> _PROBLEM DETAILS_: Below is a block of records. Copy every line in it that contains the word "אביב".

> _SUPPLIED DATA_:

++++++

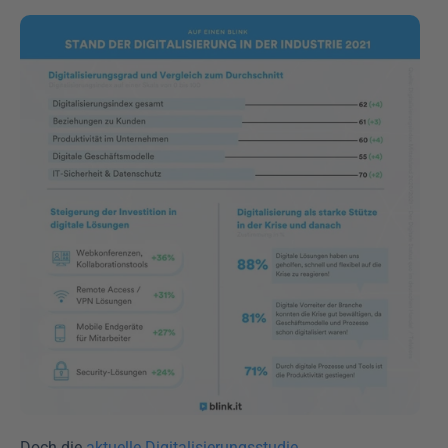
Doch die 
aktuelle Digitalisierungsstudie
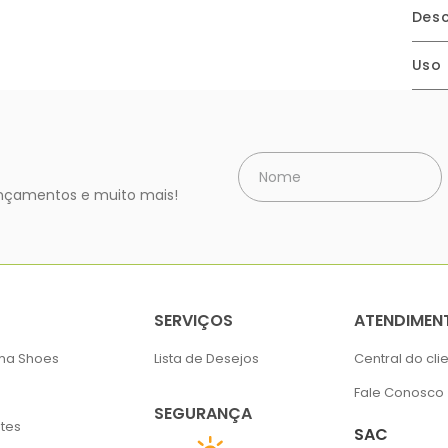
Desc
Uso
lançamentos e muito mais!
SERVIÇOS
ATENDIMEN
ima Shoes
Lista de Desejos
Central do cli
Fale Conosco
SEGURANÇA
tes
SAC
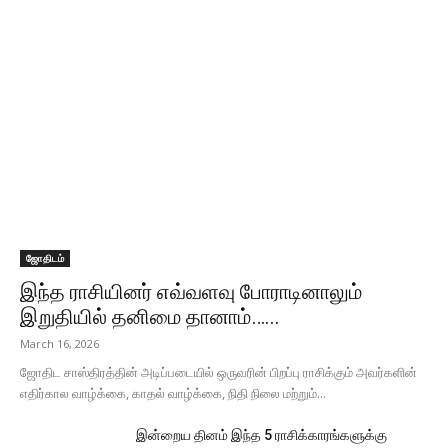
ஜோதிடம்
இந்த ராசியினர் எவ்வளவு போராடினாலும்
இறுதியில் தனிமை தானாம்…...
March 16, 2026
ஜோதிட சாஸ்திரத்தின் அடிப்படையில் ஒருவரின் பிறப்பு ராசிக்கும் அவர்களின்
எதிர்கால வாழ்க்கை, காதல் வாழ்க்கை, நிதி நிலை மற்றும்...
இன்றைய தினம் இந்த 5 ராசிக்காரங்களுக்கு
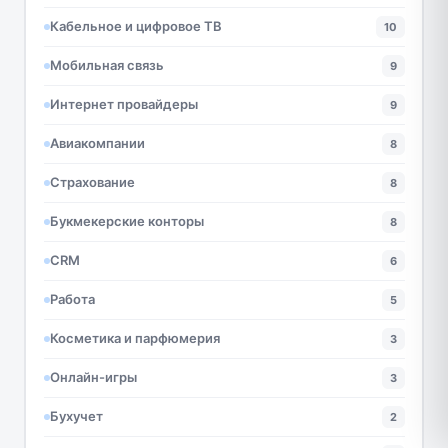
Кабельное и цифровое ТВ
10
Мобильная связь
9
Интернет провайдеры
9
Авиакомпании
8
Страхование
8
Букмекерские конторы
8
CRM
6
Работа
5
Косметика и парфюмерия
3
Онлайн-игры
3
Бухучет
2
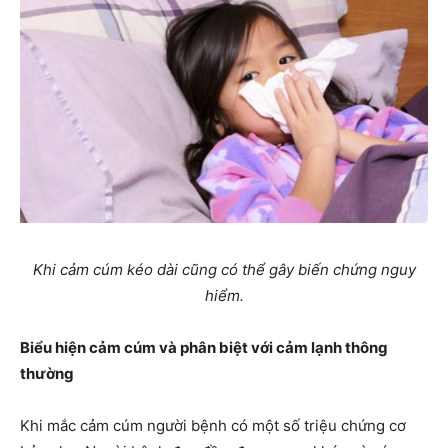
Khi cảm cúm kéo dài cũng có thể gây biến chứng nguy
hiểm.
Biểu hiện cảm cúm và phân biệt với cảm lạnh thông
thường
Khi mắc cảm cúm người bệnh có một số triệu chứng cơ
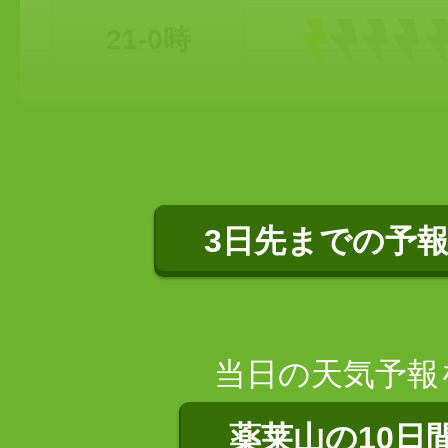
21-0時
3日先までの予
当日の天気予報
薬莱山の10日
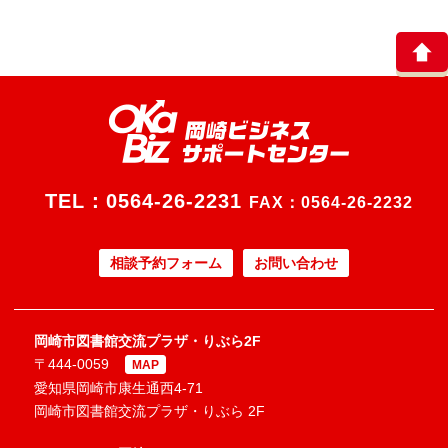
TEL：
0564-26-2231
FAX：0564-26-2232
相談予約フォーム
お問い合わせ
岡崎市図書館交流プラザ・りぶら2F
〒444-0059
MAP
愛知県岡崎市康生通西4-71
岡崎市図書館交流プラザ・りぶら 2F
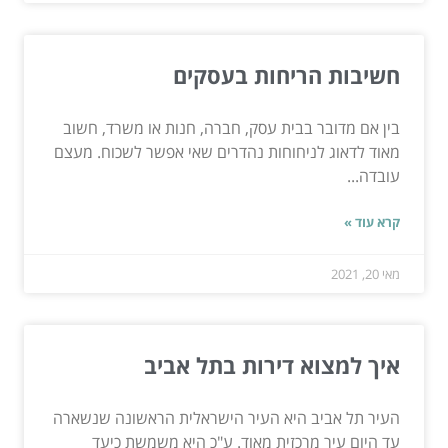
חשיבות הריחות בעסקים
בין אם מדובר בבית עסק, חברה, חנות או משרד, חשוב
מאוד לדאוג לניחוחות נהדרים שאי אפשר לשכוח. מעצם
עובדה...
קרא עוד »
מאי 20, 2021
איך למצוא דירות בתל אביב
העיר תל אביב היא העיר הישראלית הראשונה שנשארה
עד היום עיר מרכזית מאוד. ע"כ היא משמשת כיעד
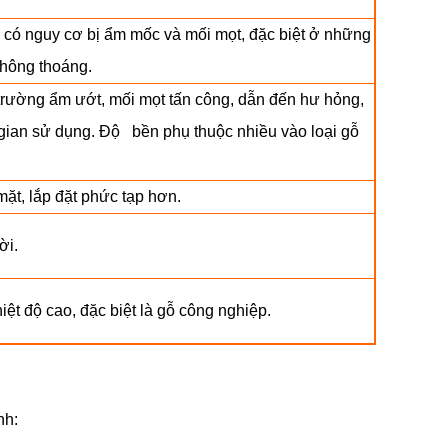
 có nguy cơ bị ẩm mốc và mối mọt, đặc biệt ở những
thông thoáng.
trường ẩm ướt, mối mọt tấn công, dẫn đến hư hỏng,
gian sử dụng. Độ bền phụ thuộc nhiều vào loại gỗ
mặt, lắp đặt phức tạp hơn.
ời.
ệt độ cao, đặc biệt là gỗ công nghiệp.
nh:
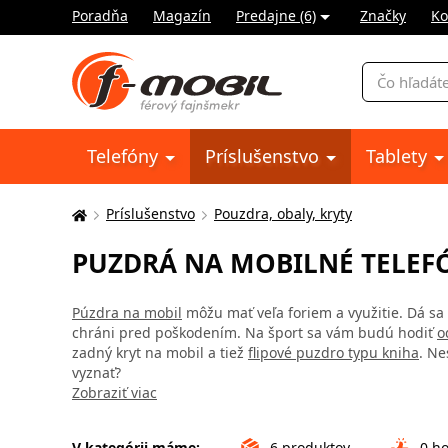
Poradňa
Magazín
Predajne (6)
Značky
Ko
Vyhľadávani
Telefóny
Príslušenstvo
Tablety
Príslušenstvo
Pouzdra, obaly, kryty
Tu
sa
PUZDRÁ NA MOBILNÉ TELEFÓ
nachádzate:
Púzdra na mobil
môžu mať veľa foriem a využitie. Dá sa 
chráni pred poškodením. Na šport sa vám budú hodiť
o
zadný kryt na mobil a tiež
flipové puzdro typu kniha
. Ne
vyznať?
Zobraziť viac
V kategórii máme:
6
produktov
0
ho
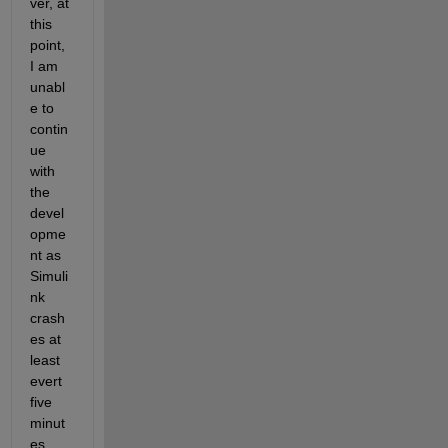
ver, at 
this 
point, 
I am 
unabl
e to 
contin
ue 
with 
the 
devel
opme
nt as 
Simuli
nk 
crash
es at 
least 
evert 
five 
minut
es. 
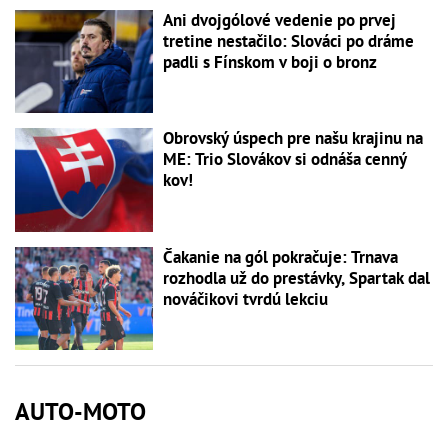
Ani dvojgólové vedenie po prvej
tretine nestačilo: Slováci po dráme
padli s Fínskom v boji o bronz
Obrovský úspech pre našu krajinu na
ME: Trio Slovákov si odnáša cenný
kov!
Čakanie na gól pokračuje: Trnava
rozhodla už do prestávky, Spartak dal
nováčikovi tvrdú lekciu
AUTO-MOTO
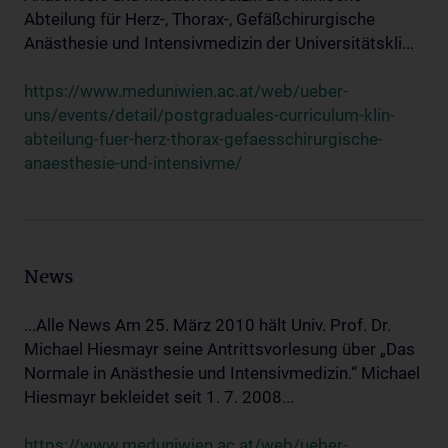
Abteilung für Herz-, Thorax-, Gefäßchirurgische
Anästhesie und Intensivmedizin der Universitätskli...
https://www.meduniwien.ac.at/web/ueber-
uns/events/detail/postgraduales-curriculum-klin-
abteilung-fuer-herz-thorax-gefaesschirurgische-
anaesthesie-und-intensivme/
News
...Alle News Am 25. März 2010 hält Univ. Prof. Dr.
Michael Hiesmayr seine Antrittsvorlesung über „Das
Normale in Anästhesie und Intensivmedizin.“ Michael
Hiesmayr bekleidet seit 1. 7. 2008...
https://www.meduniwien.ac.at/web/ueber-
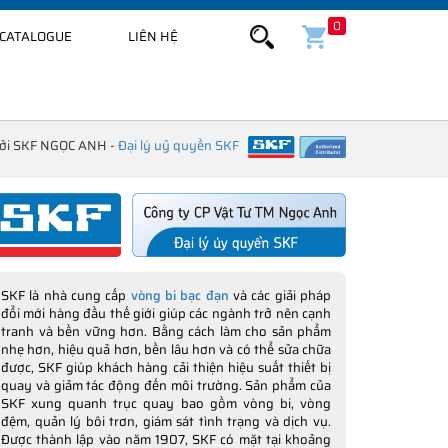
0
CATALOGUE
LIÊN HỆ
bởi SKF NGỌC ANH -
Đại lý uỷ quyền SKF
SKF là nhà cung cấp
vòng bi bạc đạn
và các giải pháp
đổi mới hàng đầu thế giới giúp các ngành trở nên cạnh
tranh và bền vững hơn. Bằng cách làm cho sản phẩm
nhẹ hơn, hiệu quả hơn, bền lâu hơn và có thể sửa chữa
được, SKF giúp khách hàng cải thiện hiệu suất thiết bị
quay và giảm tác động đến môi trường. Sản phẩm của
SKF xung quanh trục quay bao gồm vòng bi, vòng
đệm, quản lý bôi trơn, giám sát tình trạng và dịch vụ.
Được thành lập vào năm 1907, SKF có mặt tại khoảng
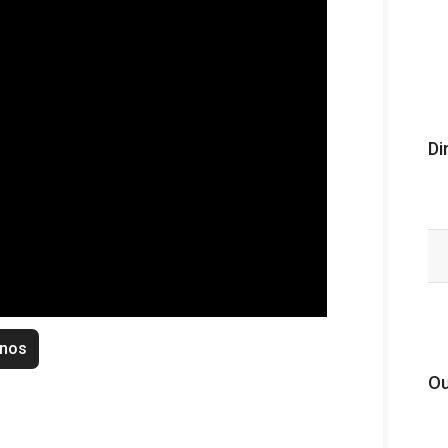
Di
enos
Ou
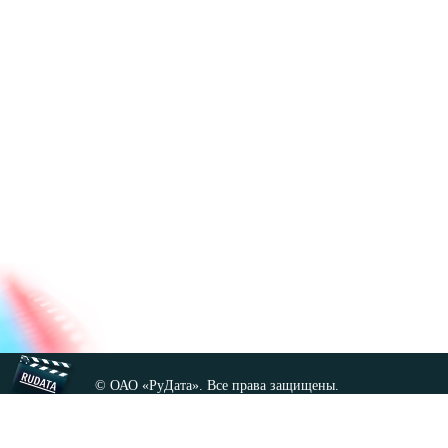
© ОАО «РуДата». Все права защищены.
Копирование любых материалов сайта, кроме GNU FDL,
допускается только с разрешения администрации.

++++++

> _RESPONSE AREA_:
איך למצוא דירות בתל אביב
העיר תל אביב היא העיר הישראלית הראשונה שנשארה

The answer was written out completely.